1978 bekam die „Musig“ auf hartnäckiges Betreiben vom damaligen Obmann Lambert Felder, seinem Vize Jakob Falgschlunger ("Klarinettenvatter") und Vizebürgermeister Adi Knoflach von der Gemeinde ihren eigenen Musikpavillon. Vor allem das darunter liegende Probelokal stellte eine große Verbesserung dar.
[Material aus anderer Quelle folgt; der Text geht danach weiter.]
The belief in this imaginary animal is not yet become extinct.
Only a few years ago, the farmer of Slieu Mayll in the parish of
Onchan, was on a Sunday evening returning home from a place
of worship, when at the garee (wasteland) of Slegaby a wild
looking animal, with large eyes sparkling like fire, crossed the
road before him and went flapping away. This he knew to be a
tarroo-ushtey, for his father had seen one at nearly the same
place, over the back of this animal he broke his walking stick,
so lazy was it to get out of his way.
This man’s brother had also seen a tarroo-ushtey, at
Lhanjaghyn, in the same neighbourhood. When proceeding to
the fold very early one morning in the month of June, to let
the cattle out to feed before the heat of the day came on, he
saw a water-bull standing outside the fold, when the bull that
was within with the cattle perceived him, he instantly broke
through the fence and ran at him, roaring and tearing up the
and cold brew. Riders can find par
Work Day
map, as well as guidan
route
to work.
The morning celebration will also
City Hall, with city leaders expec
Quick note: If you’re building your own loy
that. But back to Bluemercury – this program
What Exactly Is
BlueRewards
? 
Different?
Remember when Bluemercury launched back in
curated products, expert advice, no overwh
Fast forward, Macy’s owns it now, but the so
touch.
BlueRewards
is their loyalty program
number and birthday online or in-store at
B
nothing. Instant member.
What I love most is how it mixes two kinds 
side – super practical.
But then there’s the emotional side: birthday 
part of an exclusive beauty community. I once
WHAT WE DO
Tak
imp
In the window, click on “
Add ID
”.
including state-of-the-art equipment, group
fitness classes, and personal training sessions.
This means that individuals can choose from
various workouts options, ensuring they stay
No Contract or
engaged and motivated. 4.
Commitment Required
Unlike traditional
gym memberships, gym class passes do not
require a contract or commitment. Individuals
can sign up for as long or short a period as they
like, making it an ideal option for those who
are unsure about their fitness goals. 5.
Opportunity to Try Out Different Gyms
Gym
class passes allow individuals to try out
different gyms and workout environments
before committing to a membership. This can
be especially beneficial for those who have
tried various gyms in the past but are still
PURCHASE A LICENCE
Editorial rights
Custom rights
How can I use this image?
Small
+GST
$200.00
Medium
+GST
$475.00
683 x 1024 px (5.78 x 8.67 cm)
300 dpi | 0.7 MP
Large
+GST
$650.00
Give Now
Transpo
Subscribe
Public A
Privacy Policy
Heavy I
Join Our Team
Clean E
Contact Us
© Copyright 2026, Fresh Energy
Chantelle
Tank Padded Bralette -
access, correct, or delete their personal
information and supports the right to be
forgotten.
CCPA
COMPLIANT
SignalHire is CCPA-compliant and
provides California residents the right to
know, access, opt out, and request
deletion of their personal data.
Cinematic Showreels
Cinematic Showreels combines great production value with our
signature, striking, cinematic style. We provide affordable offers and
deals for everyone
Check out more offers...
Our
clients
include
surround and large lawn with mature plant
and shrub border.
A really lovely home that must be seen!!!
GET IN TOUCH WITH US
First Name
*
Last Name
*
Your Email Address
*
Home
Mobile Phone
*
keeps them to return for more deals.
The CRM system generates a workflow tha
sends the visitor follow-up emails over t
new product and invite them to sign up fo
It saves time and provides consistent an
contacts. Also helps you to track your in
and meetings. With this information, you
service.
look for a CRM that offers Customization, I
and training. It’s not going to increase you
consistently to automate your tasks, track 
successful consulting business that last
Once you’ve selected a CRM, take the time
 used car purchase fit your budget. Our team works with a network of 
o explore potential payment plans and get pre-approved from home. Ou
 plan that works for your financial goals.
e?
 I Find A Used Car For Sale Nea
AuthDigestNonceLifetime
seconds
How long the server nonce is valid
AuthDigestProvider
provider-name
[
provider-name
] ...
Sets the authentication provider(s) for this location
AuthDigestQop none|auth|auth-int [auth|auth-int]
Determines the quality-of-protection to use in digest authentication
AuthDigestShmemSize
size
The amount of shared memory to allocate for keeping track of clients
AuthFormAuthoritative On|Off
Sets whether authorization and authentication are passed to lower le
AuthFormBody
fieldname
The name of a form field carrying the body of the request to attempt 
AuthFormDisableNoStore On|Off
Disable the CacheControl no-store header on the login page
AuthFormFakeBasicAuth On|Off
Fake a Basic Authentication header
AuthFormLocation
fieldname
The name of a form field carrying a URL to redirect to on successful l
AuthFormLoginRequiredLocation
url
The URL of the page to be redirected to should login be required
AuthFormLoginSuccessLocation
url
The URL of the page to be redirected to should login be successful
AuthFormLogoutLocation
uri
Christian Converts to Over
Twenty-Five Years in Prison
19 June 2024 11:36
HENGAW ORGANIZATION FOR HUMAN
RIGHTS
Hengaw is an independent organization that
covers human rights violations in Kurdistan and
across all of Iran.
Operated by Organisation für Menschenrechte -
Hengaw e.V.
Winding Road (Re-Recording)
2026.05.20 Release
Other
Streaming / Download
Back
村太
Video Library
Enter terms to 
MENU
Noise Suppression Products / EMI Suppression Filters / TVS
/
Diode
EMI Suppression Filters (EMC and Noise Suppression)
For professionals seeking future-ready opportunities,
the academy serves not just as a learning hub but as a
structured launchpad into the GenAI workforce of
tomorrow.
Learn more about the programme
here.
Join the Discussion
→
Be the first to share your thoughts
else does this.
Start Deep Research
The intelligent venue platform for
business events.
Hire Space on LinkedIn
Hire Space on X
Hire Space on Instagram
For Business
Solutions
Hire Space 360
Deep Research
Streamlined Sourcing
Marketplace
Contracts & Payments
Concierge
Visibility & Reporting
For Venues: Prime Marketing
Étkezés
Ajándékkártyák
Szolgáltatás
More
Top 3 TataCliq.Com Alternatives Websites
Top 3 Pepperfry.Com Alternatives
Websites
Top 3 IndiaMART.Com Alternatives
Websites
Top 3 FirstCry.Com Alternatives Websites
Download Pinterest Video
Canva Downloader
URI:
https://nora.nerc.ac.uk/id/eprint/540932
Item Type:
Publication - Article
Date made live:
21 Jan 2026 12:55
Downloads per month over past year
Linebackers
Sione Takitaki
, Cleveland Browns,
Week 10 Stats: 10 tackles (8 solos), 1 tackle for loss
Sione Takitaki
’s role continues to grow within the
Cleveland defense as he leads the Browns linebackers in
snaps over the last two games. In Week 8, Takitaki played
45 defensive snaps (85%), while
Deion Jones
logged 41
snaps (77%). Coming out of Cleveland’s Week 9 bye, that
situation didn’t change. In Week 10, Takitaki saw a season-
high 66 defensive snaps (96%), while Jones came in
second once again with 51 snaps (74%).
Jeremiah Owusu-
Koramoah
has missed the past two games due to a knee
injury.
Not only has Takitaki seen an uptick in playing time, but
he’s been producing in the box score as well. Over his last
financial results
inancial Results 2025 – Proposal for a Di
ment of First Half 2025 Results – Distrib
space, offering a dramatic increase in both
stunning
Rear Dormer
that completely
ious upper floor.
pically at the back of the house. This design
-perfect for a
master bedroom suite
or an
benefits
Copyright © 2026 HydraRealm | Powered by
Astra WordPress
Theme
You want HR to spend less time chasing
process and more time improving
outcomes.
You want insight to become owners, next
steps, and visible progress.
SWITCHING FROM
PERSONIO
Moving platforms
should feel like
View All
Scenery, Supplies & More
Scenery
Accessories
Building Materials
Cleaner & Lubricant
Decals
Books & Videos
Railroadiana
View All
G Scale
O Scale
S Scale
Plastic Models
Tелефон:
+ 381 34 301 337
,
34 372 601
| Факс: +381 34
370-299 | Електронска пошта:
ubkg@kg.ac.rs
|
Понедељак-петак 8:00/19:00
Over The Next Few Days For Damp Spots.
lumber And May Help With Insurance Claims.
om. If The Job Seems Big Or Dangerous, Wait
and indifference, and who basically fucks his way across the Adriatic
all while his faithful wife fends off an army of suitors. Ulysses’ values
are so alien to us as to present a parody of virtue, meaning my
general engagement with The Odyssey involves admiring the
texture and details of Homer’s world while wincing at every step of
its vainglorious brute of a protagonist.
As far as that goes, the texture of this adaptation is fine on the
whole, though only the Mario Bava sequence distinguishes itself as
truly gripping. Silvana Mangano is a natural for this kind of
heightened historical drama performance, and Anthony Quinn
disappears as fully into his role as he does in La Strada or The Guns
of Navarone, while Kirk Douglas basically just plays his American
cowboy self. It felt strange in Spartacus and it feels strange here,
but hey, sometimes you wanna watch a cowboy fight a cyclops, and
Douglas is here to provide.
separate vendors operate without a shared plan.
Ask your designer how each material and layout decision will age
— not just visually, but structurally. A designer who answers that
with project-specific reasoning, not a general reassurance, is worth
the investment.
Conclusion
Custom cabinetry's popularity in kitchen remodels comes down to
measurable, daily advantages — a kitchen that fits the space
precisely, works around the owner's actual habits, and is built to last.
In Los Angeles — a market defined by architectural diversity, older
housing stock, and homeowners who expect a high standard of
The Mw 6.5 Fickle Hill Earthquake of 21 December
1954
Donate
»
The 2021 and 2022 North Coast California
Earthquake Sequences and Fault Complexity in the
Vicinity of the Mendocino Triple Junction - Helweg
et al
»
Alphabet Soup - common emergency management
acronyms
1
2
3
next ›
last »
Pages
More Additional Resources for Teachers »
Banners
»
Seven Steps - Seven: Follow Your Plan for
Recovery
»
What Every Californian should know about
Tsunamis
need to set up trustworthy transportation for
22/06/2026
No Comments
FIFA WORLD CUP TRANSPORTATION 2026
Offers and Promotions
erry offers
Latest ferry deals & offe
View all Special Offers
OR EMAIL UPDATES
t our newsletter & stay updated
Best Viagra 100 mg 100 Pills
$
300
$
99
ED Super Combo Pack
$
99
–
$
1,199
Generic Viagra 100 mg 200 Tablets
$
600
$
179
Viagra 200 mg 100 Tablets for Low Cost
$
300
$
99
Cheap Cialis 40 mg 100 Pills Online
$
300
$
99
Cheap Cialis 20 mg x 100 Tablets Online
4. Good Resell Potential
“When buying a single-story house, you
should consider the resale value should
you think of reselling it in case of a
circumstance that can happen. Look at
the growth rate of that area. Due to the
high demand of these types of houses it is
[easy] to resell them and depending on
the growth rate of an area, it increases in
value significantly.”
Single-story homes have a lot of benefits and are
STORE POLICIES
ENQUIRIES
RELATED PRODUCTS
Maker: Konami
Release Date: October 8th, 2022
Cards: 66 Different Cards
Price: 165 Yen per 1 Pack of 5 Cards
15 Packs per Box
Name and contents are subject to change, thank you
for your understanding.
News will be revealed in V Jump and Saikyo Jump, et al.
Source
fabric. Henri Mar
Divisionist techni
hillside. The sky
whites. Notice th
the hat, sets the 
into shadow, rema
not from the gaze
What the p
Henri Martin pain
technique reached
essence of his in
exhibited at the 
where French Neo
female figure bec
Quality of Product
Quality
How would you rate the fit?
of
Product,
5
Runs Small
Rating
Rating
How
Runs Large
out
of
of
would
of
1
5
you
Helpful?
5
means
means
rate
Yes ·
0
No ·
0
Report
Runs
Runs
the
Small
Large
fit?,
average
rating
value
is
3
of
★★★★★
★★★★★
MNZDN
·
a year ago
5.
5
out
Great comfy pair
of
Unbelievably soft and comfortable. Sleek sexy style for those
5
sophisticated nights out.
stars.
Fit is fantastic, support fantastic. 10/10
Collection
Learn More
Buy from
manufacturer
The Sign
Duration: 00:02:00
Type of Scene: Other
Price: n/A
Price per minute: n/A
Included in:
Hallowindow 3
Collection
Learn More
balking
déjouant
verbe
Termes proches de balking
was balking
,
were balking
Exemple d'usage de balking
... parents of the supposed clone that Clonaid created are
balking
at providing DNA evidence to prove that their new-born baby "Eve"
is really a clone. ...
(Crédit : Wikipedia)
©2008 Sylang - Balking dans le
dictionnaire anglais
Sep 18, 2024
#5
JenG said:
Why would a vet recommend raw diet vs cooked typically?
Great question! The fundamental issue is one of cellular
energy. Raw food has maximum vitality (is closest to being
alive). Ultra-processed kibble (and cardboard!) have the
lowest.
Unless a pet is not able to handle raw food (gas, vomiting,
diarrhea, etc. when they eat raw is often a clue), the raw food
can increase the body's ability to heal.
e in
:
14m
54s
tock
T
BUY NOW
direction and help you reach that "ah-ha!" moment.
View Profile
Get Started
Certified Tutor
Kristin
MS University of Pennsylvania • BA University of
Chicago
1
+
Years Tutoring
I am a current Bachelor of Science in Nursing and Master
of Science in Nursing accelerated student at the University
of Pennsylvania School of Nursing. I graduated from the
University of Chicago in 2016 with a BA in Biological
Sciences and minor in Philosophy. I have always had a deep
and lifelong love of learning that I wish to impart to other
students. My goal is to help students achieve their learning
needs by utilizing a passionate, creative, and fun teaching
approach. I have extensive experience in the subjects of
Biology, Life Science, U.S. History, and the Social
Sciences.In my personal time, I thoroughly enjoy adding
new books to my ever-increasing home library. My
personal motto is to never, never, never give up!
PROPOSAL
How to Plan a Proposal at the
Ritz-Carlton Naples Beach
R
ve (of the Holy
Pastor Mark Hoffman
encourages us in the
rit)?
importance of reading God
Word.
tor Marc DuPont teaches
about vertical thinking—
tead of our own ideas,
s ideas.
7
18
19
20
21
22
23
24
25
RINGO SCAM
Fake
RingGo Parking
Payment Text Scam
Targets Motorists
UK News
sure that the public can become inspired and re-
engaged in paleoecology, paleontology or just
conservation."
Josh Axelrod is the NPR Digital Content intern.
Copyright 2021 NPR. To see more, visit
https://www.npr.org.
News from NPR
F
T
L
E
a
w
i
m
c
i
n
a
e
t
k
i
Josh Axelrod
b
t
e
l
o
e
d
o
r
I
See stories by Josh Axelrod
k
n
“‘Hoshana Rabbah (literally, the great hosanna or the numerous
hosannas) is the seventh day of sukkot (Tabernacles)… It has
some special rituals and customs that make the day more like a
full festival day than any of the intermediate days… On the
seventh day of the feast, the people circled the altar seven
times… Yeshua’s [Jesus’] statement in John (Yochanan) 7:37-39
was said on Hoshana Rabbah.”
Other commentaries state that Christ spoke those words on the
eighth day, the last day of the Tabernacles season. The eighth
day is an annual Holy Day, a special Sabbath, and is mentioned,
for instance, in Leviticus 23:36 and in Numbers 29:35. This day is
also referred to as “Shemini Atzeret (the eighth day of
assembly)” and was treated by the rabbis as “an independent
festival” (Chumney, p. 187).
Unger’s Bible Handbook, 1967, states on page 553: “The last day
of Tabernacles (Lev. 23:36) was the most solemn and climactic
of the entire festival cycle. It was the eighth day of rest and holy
1992 war die Neuaufnahme von Musikanten so schwer geworden, dass man sich bei der Vollversammlung mit einer hauchdünnen Mehrheit von 22 gegen 20 Stimmen dazu durchringen konnte, fortan auch das weibliche Geschlecht als Musikantinnen aufzunehmen. Ein später, aber weiser Entschluss, denn heute könnte sich eine reine Männerkapelle gar nicht mehr halten 1995 unternahm die Musikkapelle gemeinsam mit der Schützenkompanie auf Einladung der Stadtmusik Fehringer anlässlich deren Bezirksmusikfest eine Konzertreise in die Steiermark. Dort entstand zwischen den beiden Kapellen eine gute Freundschaft, die bis heute andauert und dadurch, dass man sich gegenseitig einlädt, immer wieder aufgefrischt wird. Später sprang dann der Funke auch auf die Gemeindeführungen über und seit 2006 ist Fehring offizielle Partnergemeinde von Patsch.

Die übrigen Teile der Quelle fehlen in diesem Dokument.